In 2023, Chevrolet hopes to maintain its advantage in IndyCar with the expansion of several of its key teams. Arrow McLaren SP is increasing to three cars with the addition of 100th Indianapolis 500 winning driver Alexander Rossi. McLaren F1 CEO Zak Brown has indicated McLaren is seriously considering a fourth full-time entry in IndyCar.
Juncos-Hollinger is also planning to increase to a second entry to go along with Callum Ilott.
Previously, Honda had the advantage based on the number of teams and number of entries on those teams, tilting the field in its favor.
Chevrolet is ready to counter.
“We’re a little bit less than half the field,” Campbell said. “We certainly have capacity to have half the field for sure, and we’re by contract obligated to go a little higher than that; up to 60 percent we need to be.
“That’s good and having great quality teams is the key. What we’ve found in every series in which we race, and our company is in eight different series around the world between Chevrolet, Cadillac and GMC, is that key partners are critical.
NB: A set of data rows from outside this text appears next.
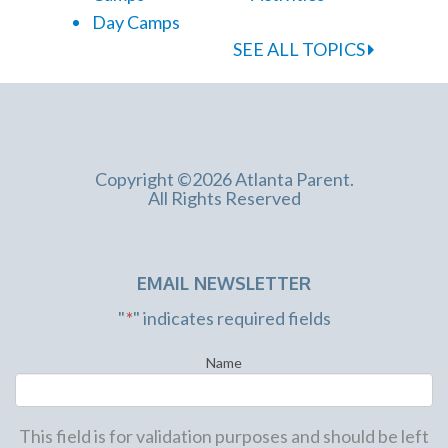
Day Camps
SEE ALL TOPICS
Copyright ©2026 Atlanta Parent.
All Rights Reserved
EMAIL NEWSLETTER
"
*
" indicates required fields
Name
This field is for validation purposes and should be left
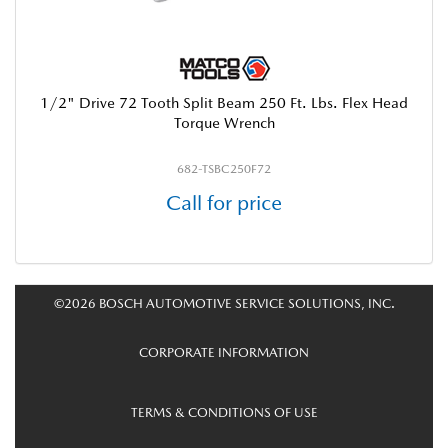
1/2" Drive 72 Tooth Split Beam 250 Ft. Lbs. Flex Head
Torque Wrench
682-TSBC250F72
Call for price
©2026 BOSCH AUTOMOTIVE SERVICE SOLUTIONS, INC.
CORPORATE INFORMATION
TERMS & CONDITIONS OF USE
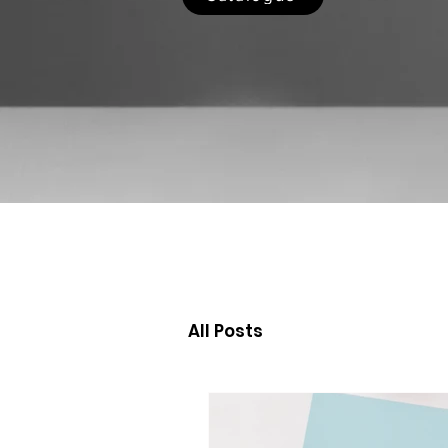
All Posts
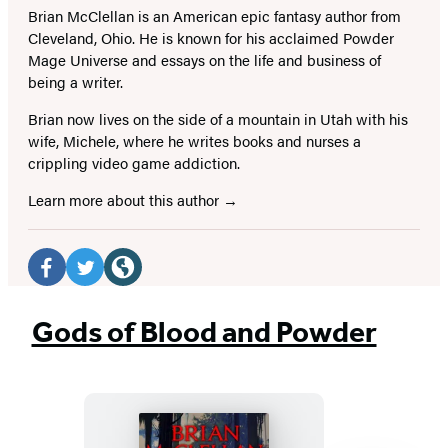
Brian McClellan is an American epic fantasy author from
Cleveland, Ohio. He is known for his acclaimed Powder
Mage Universe and essays on the life and business of
being a writer.
Brian now lives on the side of a mountain in Utah with his
wife, Michele, where he writes books and nurses a
crippling video game addiction.
Learn more about this author
Social
Media
Facebook
Twitter
Website
(opens
(opens
(opens
Gods of Blood and Powder
in
in
in
a
a
a
new
new
new
tab)
tab)
tab)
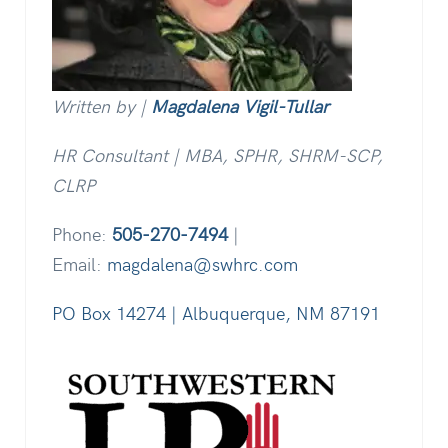
Written by |
Magdalena Vigil-Tullar
HR Consultant | MBA, SPHR, SHRM-SCP,
CLRP
Phone:
505-270-7494
|
Email:
magdalena@swhrc.com
PO Box 14274 | Albuquerque, NM 87191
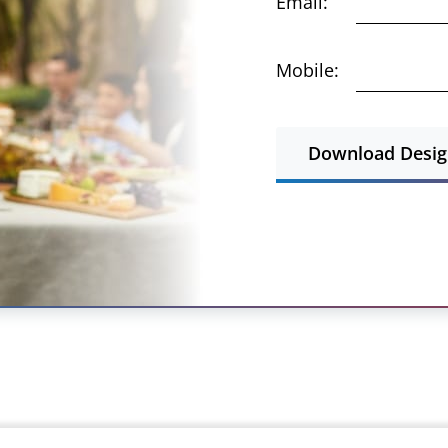
Email:
Mobile:
Download Design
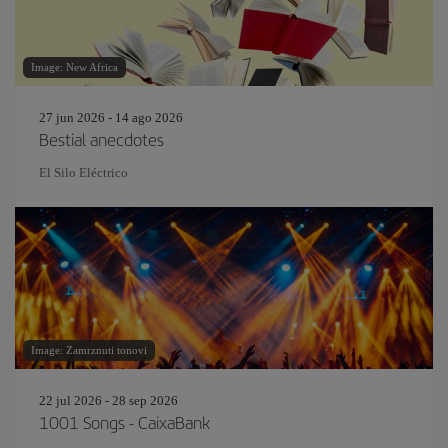
Image: New Africa
27 jun 2026 - 14 ago 2026
Bestial anecdotes
El Silo Eléctrico
Image: Zamrznuti tonovi
22 jul 2026 - 28 sep 2026
1001 Songs - CaixaBank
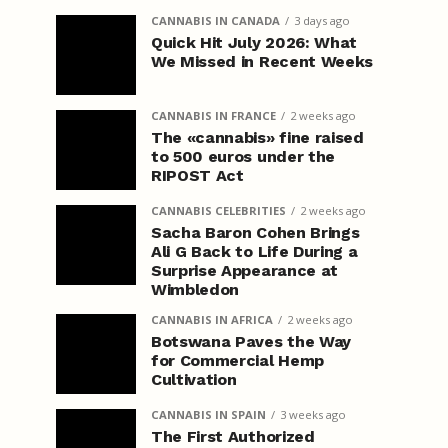
CANNABIS IN CANADA
3 days ago
Quick Hit July 2026: What
We Missed in Recent Weeks
CANNABIS IN FRANCE
2 weeks ago
The «cannabis» fine raised
to 500 euros under the
RIPOST Act
CANNABIS CELEBRITIES
2 weeks ago
Sacha Baron Cohen Brings
Ali G Back to Life During a
Surprise Appearance at
Wimbledon
CANNABIS IN AFRICA
2 weeks ago
Botswana Paves the Way
for Commercial Hemp
Cultivation
CANNABIS IN SPAIN
3 weeks ago
The First Authorized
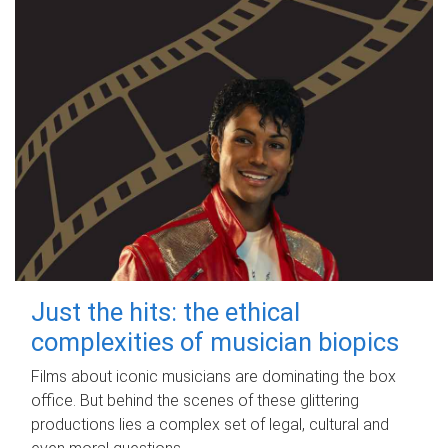
Just the hits: the ethical
complexities of musician biopics
Films about iconic musicians are dominating the box
office. But behind the scenes of these glittering
productions lies a complex set of legal, cultural and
“With less testing time available, you’ve got to work together, and as Mark said, the simulation tools, really learning from one another, which was a tough thing to do. We were brought up in this industry to compete against one another, driver to driver, team to team, and what we find is when we get the right trust level, the learning side goes faster when we work good together in certain areas. Certainly, the teams have points of difference; they’re going to work hard on their own. But it’s good we’ll have about half the field next year.”